For Vico, a mind can only understand what it has made, and thus "in God, knowledge and creation are one and the same thing" (§349). Here Vico can be seen as an early
constructivist, and we can agree with him on this point: What we have access to is mental representations, and we
mix this up with having access to external objects at our peril. Contrariwise, the whole motivation of his "new science" was his belief that in order to comprehend a thing (humanity, in this case) one has to understand the process that created it. Vico's philological savvy informs him here: If we say that we want to know the nature of something, this means knowing its origins, since natura literally means "birth". (Which, as an aside, is the Latin cognate for the Greek physis; see how much you can cash out from that.) Whether or not we follow him on this point in general, it certainly seems to hold true when dealing with complex, evolved systems (whether biological or social).
In this spirit, Vico was seeking a science of human institutions, using the tools of philology to uncover changes in human thinking; taking it as an axiom that "the order of ideas must follow the order of institutions" (§238), Vico declares:
"In search of these natures of human institutions our Science proceeds by a severe analysis of human thoughts about the human necessities or utilities of social life, which are the two perennial springs of the natural law of nations. In its second principal aspect, our Science is therefore a history of human ideas, on which it seems the metaphysics of the human mind must proceed." (§347)
"And they [philosophers and philologians] should have begun with metaphysics, which seeks its proofs not in the external world but within the modifications of the mind of him who meditates it.
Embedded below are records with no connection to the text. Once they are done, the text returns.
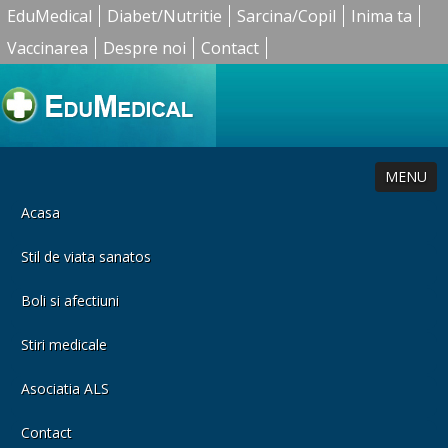
EduMedical
Diabet/Nutritie
Sarcina/Copil
Inima ta
Vaccinarea
Despre noi
Contact
MENU
Acasa
Stil de viata sanatos
Boli si afectiuni
Stiri medicale
Asociatia ALS
Contact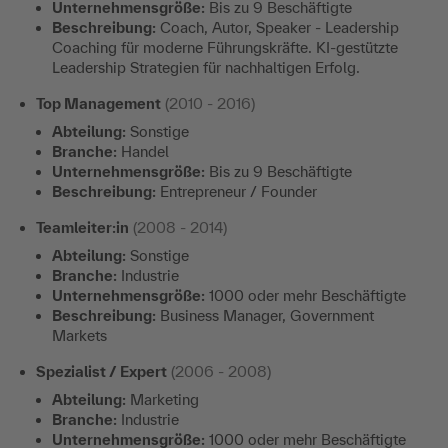
Unternehmensgröße:
Bis zu 9 Beschäftigte
Beschreibung:
Coach, Autor, Speaker - Leadership
Coaching für moderne Führungskräfte. KI-gestützte
Leadership Strategien für nachhaltigen Erfolg.
Top Management
(2010 - 2016)
Abteilung:
Sonstige
Branche:
Handel
Unternehmensgröße:
Bis zu 9 Beschäftigte
Beschreibung:
Entrepreneur / Founder
Teamleiter:in
(2008 - 2014)
Abteilung:
Sonstige
Branche:
Industrie
Unternehmensgröße:
1000 oder mehr Beschäftigte
Beschreibung:
Business Manager, Government
Markets
Spezialist / Expert
(2006 - 2008)
Abteilung:
Marketing
Branche:
Industrie
Unternehmensgröße:
1000 oder mehr Beschäftigte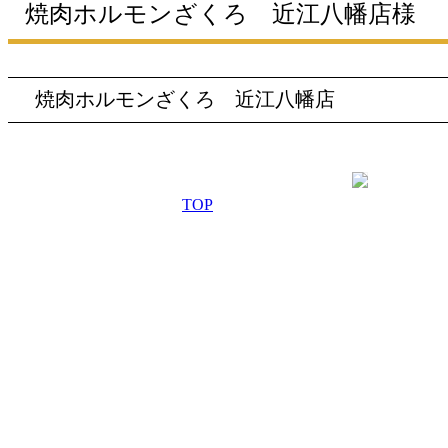
焼肉ホルモンざくろ 近江八幡店様
焼肉ホルモンざくろ 近江八幡店
TOP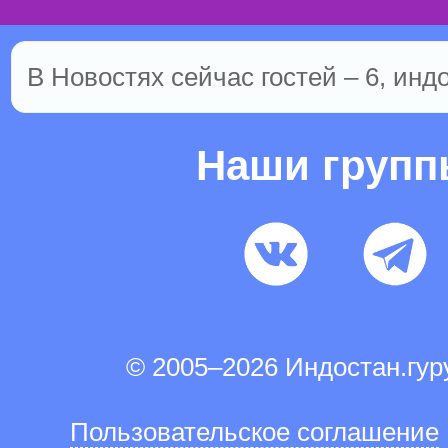
В Новостях сейчас гостей – 6, инд
Наши груп
© 2005–2026 Индостан.гу
Пользовательское соглашение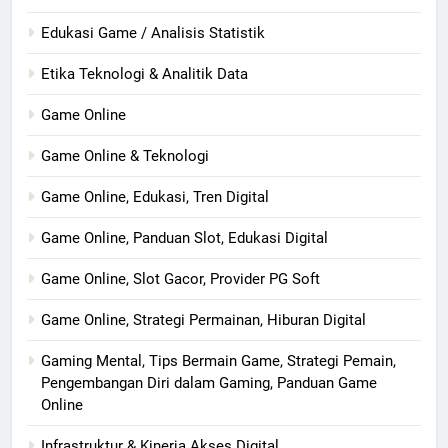
Edukasi Game / Analisis Statistik
Etika Teknologi & Analitik Data
Game Online
Game Online & Teknologi
Game Online, Edukasi, Tren Digital
Game Online, Panduan Slot, Edukasi Digital
Game Online, Slot Gacor, Provider PG Soft
Game Online, Strategi Permainan, Hiburan Digital
Gaming Mental, Tips Bermain Game, Strategi Pemain,
Pengembangan Diri dalam Gaming, Panduan Game
Online
Infrastruktur & Kinerja Akses Digital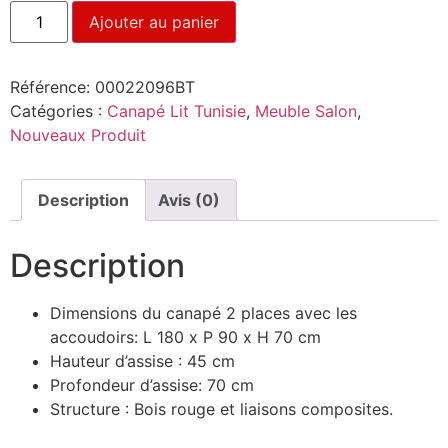
Ajouter au panier
Référence:
00022096BT
Catégories :
Canapé Lit Tunisie
,
Meuble Salon
,
Nouveaux Produit
Description
Avis (0)
Description
Dimensions du canapé 2 places avec les
accoudoirs: L 180 x P 90 x H 70 cm
Hauteur d’assise : 45 cm
Profondeur d’assise: 70 cm
Structure : Bois rouge et liaisons composites.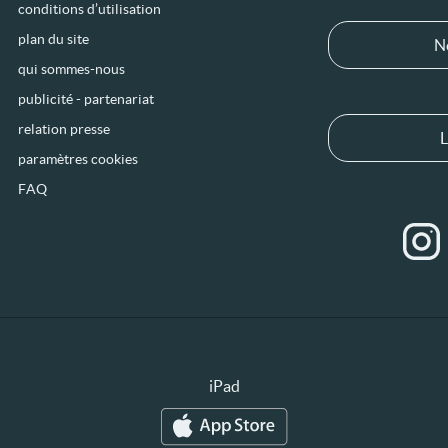
conditions d’utilisation
plan du site
N
qui sommes-nous
publicité - partenariat
relation presse
L
paramètres cookies
FAQ
iPad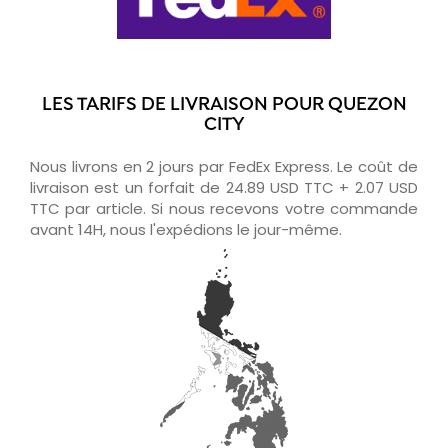
LES TARIFS DE LIVRAISON POUR QUEZON
CITY
Nous livrons en 2 jours par FedEx Express. Le coût de
livraison est un forfait de 24.89 USD TTC + 2.07 USD
TTC par article. Si nous recevons votre commande
avant 14H, nous l'expédions le jour-même.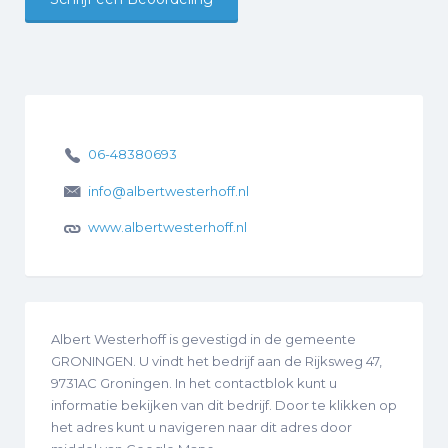
06-48380693
info@albertwesterhoff.nl
www.albertwesterhoff.nl
Albert Westerhoff is gevestigd in de gemeente
GRONINGEN. U vindt het bedrijf aan de Rijksweg 47,
9731AC Groningen. In het contactblok kunt u
informatie bekijken van dit bedrijf. Door te klikken op
het adres kunt u navigeren naar dit adres door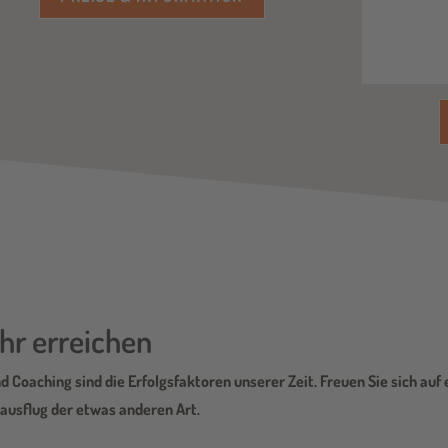
r erreichen
d Coaching sind die Erfolgsfaktoren unserer Zeit. Freuen Sie sich au
ausflug der etwas anderen Art.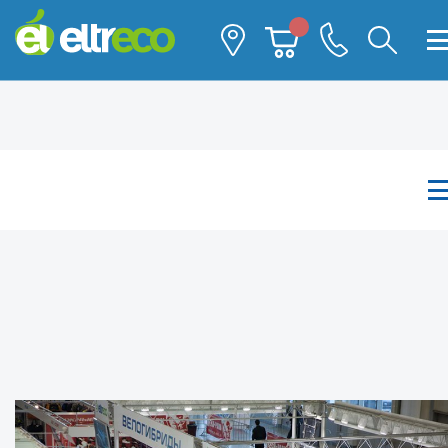
Каталог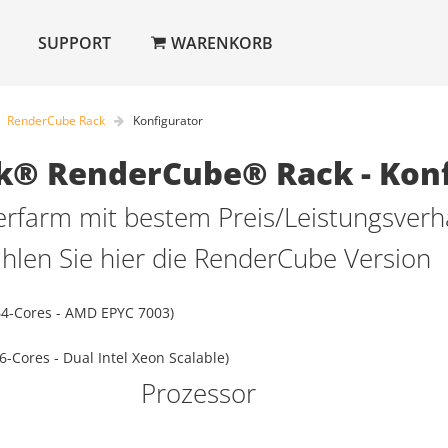
SUPPORT
WARENKORB
RenderCube Rack
Konfigurator
® RenderCube® Rack - Konf
rfarm mit bestem Preis/Leistungsverhä
hlen Sie hier die RenderCube Version
64-Cores - AMD EPYC 7003)
6-Cores - Dual Intel Xeon Scalable)
Prozessor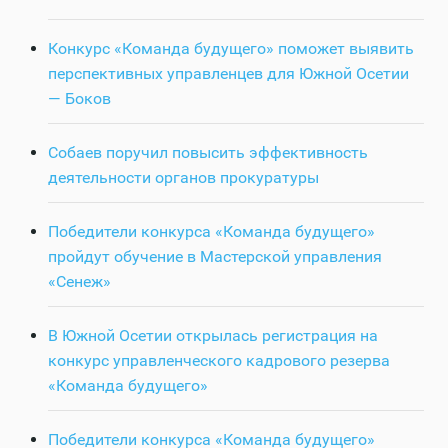
Конкурс «Команда будущего» поможет выявить
перспективных управленцев для Южной Осетии
— Боков
Собаев поручил повысить эффективность
деятельности органов прокуратуры
Победители конкурса «Команда будущего»
пройдут обучение в Мастерской управления
«Сенеж»
В Южной Осетии открылась регистрация на
конкурс управленческого кадрового резерва
«Команда будущего»
Победители конкурса «Команда будущего»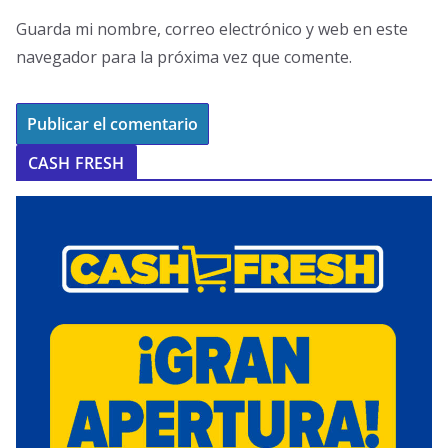
Guarda mi nombre, correo electrónico y web en este
navegador para la próxima vez que comente.
CASH FRESH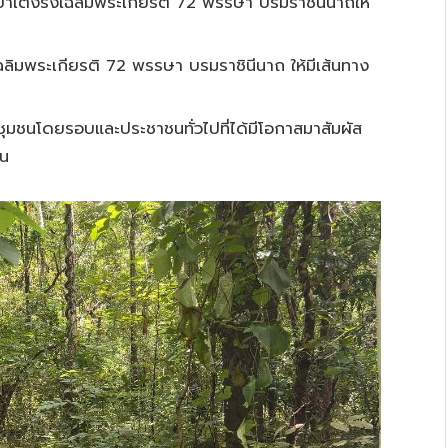
ยาป่าเต็งรังเฉลิมพระเกียรติ 72 พรรษา บรมราชินีนาถให้
ฉลิมพระเกียรติ 72 พรรษา บรมราชินีนาถ ให้มีเส้นทาง
 ชุมชนโดยรอบและประชาชนทั่วไปที่ได้มีโอกาสมาสัมผัส
่น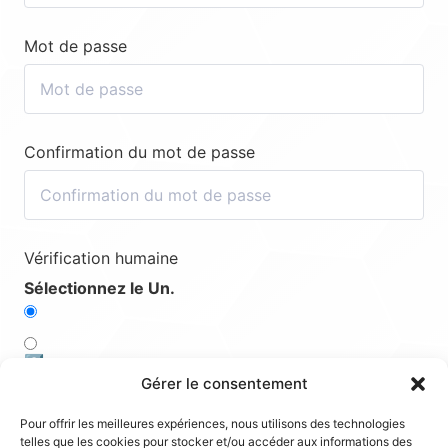
Mot de passe
Confirmation du mot de passe
Vérification humaine
Sélectionnez le Un.
3️⃣
Gérer le consentement
2️⃣
Pour offrir les meilleures expériences, nous utilisons des technologies
telles que les cookies pour stocker et/ou accéder aux informations des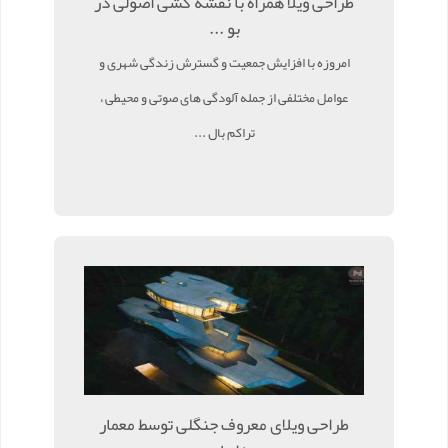
طراحی ویلا همراه با نقشه کشی اصولی در
بو ...
امروزه با افزایش جمعیت و گسترش زندگی شهری و
عوامل مختلفی از جمله آلودگی های صوتی و محیطی ،
تراکم بال ...
طراحی ویلای معروف جنگلی توسط معمار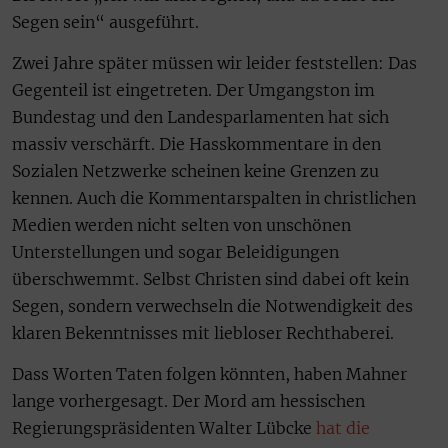
Segen sein“ ausgeführt.
Zwei Jahre später müssen wir leider feststellen: Das
Gegenteil ist eingetreten. Der Umgangston im
Bundestag und den Landesparlamenten hat sich
massiv verschärft. Die Hasskommentare in den
Sozialen Netzwerke scheinen keine Grenzen zu
kennen. Auch die Kommentarspalten in christlichen
Medien werden nicht selten von unschönen
Unterstellungen und sogar Beleidigungen
überschwemmt. Selbst Christen sind dabei oft kein
Segen, sondern verwechseln die Notwendigkeit des
klaren Bekenntnisses mit liebloser Rechthaberei.
Dass Worten Taten folgen könnten, haben Mahner
lange vorhergesagt. Der Mord am hessischen
Regierungspräsidenten Walter Lübcke
hat die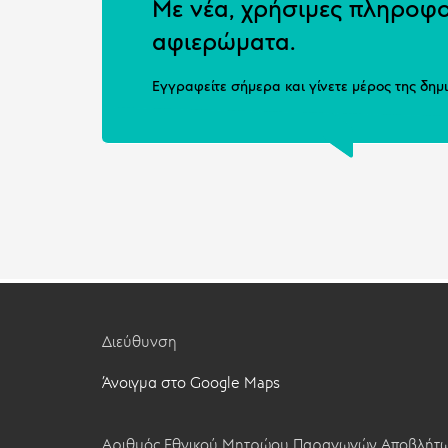
Με νέα, χρήσιμες πληροφο
αφιερώματα.
Εγγραφείτε σήμερα και γίνετε μέρος της δημ
Διεύθυνση
Άνοιγμα στο Google Maps
Αριθμός Εθνικού Μητρώου Παραγωγών Αποβλήτω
For since this world of nations has certainly been made by men, it is within these modifications that its principles should have been sought." (§374)
He failed at his ostensible task, of course, but the insights encountered along the way were well worth the journey. Those of us seeking an understanding of the human mind would do well to heed the lesson; theories about the mind formed in ignorance of its natura are unlikely to lead to truth. Those of us seeking to understand ourselves can only be aided by understanding our evolution.